» **AIM OF THE EXERCISE**: Where does the word "each" appear in the data? Copy every line that holds it.

[EXERCISE MATERIAL — start]

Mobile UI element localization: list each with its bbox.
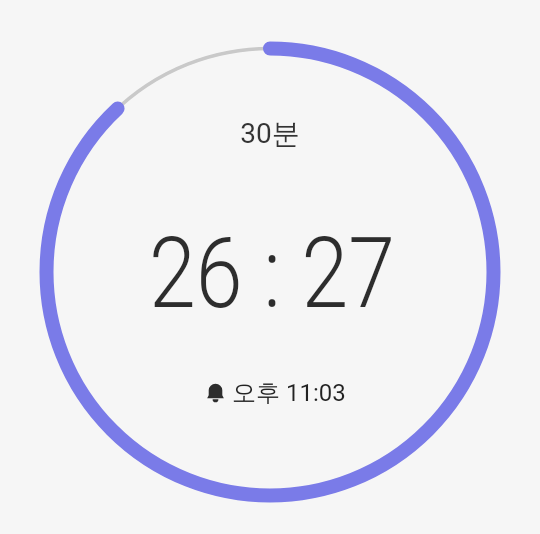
staticText: 오후 11:03	[232, 378, 346, 408]
button[interactable]: 오후 11:03	[207, 378, 346, 408]
staticText: 30분	[0, 116, 540, 151]
staticText: 26 : 27	[40, 216, 504, 331]
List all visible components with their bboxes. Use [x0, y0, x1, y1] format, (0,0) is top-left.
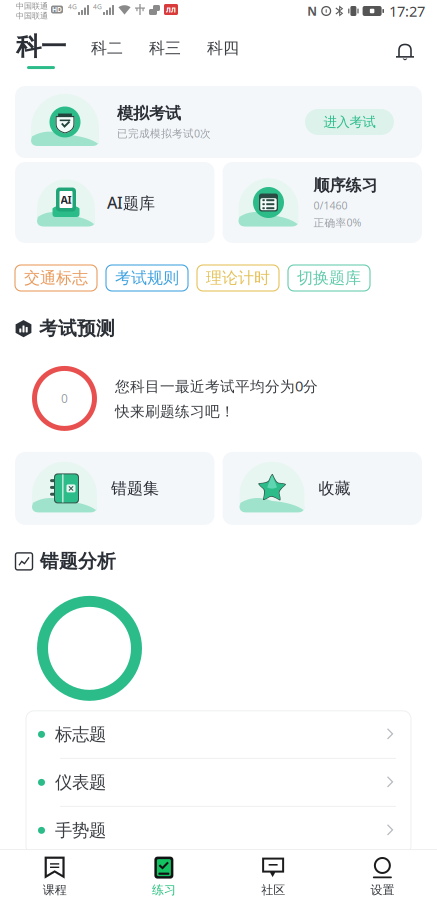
staticText: 中国联通 — [16, 1, 48, 11]
staticText: 切换题库 — [297, 268, 361, 288]
staticText: AI — [60, 192, 72, 207]
staticText: AI题库 — [107, 192, 155, 213]
staticText: 已完成模拟考试0次 — [117, 126, 211, 140]
staticText: 错题集 — [111, 479, 159, 498]
staticText: 设置 — [370, 883, 394, 897]
button[interactable]: 科四 — [194, 38, 252, 77]
staticText: 理论计时 — [206, 268, 270, 288]
staticText: 交通标志 — [24, 268, 88, 288]
staticText: 17:27 — [389, 1, 425, 21]
button[interactable]: Notifications — [394, 41, 437, 77]
staticText: 收藏 — [318, 479, 350, 498]
staticText: 0 — [61, 390, 68, 406]
staticText: 考试规则 — [115, 268, 179, 288]
button[interactable]: 练习 — [109, 852, 218, 897]
button[interactable]: 标志题 — [26, 711, 411, 758]
button[interactable]: 切换题库 — [288, 265, 370, 291]
staticText: 考试预测 — [39, 317, 115, 340]
staticText: 4G — [93, 2, 102, 11]
button[interactable]: 错题集 — [15, 452, 214, 525]
staticText: 课程 — [43, 883, 67, 897]
button[interactable]: 顺序练习 — [222, 162, 422, 243]
staticText: 正确率0% — [314, 215, 362, 230]
staticText: 社区 — [261, 883, 285, 897]
staticText: HD — [52, 5, 62, 14]
staticText: 您科目一最近考试平均分为0分 — [115, 376, 318, 396]
staticText: 中国联通 — [16, 11, 48, 21]
button[interactable]: 科一 — [0, 31, 78, 77]
button[interactable]: AI — [15, 162, 214, 243]
staticText: 科三 — [149, 38, 181, 58]
button[interactable]: 设置 — [328, 852, 437, 897]
staticText: 0/1460 — [314, 198, 348, 212]
button[interactable]: 模拟考试 — [15, 86, 422, 158]
staticText: 4G — [68, 2, 77, 11]
staticText: 手势题 — [55, 820, 106, 841]
staticText: 科二 — [91, 38, 123, 58]
button[interactable]: 考试规则 — [106, 265, 188, 291]
staticText: 科四 — [207, 38, 239, 58]
staticText: 仪表题 — [55, 772, 106, 793]
button[interactable]: 社区 — [218, 852, 328, 897]
staticText: 标志题 — [55, 724, 106, 745]
button[interactable]: 科三 — [136, 38, 194, 77]
staticText: 练习 — [152, 883, 176, 897]
staticText: 顺序练习 — [314, 176, 378, 195]
button[interactable]: 手势题 — [26, 807, 411, 854]
staticText: 错题分析 — [40, 550, 116, 573]
button[interactable]: 仪表题 — [26, 759, 411, 806]
button[interactable]: 收藏 — [222, 452, 422, 525]
staticText: 进入考试 — [324, 114, 376, 130]
staticText: N — [307, 3, 317, 19]
staticText: 快来刷题练习吧！ — [115, 403, 235, 421]
button[interactable]: 课程 — [0, 852, 109, 897]
button[interactable]: 交通标志 — [15, 265, 97, 291]
button[interactable]: 理论计时 — [197, 265, 279, 291]
staticText: лл — [166, 4, 176, 15]
staticText: 科一 — [16, 31, 66, 62]
button[interactable]: 科二 — [78, 38, 136, 77]
staticText: 模拟考试 — [117, 104, 181, 123]
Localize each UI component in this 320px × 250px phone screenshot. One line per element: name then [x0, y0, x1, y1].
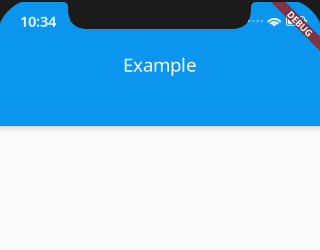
staticText: Example [123, 52, 197, 77]
staticText: DEBUG [284, 18, 316, 30]
staticText: 10:34 [20, 11, 56, 31]
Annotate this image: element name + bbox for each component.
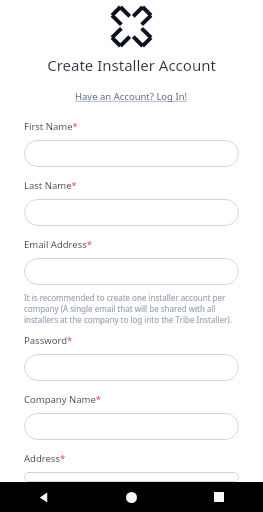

[EXERCISE MATERIAL — finish]

» **ANSWER SECTION**:
Mobile UI element localization: list each with its bbox.
Localize each UI component in this 320px × 250px phone screenshot. One line per element: name then [x0, y0, x1, y1].
Annotate this image: element name + bbox for each component.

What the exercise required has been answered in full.